As a warm-up for Process Mining Camp, we have asked some of the speakers for an up-front interview. Previously, we have already spoken with Frank van Geffen from the Rabobank, with Johan Lammers from the Centraal Bureau voor de Statistiek, and with Shaun Moran from Customer Dimension Analytics.

Antonio Valle

Today, you can read the interview with Antonio Valle Salas. Antonio is director of G2 and heading the itSMF division of Spain.

At camp, Antonio will give a workshop on ‘Process Mining and Lean’.

Interview with Antonio

Anne: Hi Antonio, thanks for doing the Process Mining and Lean workshop at Process Mining Camp this year. I know this is a topic that is interesting for many people. What is your own history with lean? Do you still remember how you came in contact with it?

Antonio: Hi Anne; first of all, let me thank you and the rest of the Process Mining Camp organization for the opportunity to conduct this workshop.

Lean has been a hot topic in different areas for at least the latest 20 years, but in the ITSM industry it all started just five to seven years ago. Back in 2008 when I founded G2 intending to work around new ideas and technologies, Lean was one of those concepts I wanted to apply to IT Service Management practices. Then I was invited by Jan van Bon to attend the Best Practices in ITSM conference in Ede, NL and there I met Ian M. Clayton. He was presenting his developments around Lean and the Service Management practices (he had recently published his USMBOK reference guide and he was working to incorporate lean thinking to it). In 2009 I had the opportunity to collaborate with the team who organized the itSMF Catalunya conference and I invited Ian M. Clayton as a keynote speaker. That was my first contact with Lean Service Management and the concepts that would be coined later as Lean-IT.

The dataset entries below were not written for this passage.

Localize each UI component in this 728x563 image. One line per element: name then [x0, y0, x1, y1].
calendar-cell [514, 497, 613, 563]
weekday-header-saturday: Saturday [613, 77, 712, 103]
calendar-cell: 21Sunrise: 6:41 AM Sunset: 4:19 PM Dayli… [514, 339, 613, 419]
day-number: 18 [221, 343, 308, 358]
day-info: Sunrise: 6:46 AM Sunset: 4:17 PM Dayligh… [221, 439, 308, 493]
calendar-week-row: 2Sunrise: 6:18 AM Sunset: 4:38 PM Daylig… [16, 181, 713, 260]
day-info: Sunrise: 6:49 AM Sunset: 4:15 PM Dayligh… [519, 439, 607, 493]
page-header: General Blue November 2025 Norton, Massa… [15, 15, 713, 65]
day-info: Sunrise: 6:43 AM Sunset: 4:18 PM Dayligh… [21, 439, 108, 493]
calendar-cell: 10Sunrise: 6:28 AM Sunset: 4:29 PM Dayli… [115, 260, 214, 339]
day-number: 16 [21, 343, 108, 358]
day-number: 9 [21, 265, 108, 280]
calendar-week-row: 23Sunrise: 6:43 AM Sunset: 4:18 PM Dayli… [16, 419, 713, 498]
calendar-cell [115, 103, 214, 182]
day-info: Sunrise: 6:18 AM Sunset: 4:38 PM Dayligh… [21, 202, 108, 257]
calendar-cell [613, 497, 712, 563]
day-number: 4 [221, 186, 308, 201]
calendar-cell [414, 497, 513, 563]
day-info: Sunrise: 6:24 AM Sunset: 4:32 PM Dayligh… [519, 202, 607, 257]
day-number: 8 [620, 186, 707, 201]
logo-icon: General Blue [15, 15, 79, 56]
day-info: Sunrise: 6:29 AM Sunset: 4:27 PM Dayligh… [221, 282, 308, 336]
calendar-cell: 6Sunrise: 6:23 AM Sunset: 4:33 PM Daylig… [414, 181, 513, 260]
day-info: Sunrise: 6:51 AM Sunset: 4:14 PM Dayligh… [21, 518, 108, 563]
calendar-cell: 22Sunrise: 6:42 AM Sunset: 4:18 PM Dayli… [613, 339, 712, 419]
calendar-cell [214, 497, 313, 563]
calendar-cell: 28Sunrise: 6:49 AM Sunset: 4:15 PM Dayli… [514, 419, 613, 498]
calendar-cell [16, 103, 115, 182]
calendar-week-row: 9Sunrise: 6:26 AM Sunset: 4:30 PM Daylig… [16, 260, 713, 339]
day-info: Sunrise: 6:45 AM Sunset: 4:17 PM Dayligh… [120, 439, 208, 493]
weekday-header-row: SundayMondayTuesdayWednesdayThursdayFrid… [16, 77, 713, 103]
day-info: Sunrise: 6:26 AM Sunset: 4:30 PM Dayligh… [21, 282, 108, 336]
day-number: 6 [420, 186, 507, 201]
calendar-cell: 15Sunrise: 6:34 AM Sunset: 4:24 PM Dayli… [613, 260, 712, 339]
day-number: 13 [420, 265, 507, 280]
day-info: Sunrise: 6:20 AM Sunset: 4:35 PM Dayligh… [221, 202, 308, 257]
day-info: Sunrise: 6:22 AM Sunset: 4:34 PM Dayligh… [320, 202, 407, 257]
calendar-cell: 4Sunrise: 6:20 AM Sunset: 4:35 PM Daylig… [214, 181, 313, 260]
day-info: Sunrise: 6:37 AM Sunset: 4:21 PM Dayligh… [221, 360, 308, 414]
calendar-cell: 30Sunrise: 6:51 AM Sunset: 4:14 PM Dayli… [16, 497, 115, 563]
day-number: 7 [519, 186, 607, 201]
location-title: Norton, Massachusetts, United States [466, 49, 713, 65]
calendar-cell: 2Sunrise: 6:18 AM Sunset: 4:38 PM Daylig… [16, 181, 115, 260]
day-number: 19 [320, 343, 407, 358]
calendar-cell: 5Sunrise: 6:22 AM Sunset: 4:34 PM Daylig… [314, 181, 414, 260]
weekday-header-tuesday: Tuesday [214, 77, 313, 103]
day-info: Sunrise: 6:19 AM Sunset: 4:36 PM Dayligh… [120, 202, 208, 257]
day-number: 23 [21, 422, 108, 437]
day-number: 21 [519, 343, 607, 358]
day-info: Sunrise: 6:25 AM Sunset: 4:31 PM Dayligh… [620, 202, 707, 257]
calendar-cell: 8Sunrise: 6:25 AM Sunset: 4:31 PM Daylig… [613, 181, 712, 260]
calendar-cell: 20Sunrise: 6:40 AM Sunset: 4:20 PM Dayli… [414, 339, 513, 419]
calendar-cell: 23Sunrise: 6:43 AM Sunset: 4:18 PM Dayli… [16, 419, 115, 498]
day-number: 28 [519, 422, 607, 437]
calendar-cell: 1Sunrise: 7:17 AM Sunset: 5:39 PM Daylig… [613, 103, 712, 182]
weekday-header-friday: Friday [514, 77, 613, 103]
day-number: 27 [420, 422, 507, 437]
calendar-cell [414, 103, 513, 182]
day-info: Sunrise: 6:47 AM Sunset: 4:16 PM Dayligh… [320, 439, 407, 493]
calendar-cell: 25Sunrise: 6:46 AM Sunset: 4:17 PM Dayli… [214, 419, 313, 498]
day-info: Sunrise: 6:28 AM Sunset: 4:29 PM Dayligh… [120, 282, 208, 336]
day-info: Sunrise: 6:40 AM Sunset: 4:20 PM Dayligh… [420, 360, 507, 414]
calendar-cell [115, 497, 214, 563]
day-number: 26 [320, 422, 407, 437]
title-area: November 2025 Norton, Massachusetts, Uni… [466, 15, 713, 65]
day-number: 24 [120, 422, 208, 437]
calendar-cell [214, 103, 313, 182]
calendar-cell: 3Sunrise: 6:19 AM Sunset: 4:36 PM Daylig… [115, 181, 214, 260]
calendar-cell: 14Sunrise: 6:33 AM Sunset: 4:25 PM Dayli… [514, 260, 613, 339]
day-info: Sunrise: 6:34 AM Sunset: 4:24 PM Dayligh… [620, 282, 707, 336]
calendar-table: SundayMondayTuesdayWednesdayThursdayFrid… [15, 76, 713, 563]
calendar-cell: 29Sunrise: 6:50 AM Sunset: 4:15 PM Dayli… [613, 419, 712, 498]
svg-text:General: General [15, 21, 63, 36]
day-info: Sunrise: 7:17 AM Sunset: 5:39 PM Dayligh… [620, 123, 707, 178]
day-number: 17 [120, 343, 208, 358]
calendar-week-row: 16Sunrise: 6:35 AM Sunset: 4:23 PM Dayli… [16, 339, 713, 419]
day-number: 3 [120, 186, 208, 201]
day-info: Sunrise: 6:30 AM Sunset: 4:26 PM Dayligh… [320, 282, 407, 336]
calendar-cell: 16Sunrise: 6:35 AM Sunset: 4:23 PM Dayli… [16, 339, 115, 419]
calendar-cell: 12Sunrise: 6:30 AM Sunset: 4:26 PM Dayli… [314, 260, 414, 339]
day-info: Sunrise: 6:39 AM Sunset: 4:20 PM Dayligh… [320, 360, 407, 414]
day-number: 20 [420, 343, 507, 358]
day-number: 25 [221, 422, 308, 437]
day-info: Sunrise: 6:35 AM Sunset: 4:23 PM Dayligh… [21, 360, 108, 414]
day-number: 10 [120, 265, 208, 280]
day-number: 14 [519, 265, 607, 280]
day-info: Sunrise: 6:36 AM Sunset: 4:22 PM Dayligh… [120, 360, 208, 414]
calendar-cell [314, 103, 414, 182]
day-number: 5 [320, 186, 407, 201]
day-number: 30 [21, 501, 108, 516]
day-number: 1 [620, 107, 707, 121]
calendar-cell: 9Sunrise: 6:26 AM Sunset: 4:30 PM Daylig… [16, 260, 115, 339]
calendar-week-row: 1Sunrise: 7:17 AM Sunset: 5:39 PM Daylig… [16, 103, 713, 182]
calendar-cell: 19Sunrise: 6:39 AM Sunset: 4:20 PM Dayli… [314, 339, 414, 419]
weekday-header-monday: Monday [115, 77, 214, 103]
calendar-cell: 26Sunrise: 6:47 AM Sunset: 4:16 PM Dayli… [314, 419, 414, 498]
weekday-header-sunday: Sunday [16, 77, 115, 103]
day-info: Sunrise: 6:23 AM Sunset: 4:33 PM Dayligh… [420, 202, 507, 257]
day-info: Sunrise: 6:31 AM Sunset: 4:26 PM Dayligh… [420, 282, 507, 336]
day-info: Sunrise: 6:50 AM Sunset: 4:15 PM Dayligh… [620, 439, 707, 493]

Ian had created a complete set of practices adapted from Lean to the service sector, what he calls Lean Service Management. Those ideas deeply impacted me so I managed to convince him to stay a few more days in Barcelona to teach a small group of about 15 people in LSM. We were the first Certified Lean Service Professional certificates in Europe. But knowledge cannot be transmitted just by teaching: you must do it before you can learn it (as Taiichi Ohnno once said: Teaching means to teach something unknown. Training means to repeatedly practice something you know until your body remembers it) so we added Lean to G2s portfolio of services and started helping our customers to adopt Lean concepts…

And thats the beginning of the story…

Anne: _Nice! I like the distinction of teaching vs. training. Teaching the concepts is important. At the same time we are constantly thinking about how we can help people practice their process mining skills in the best possible ways.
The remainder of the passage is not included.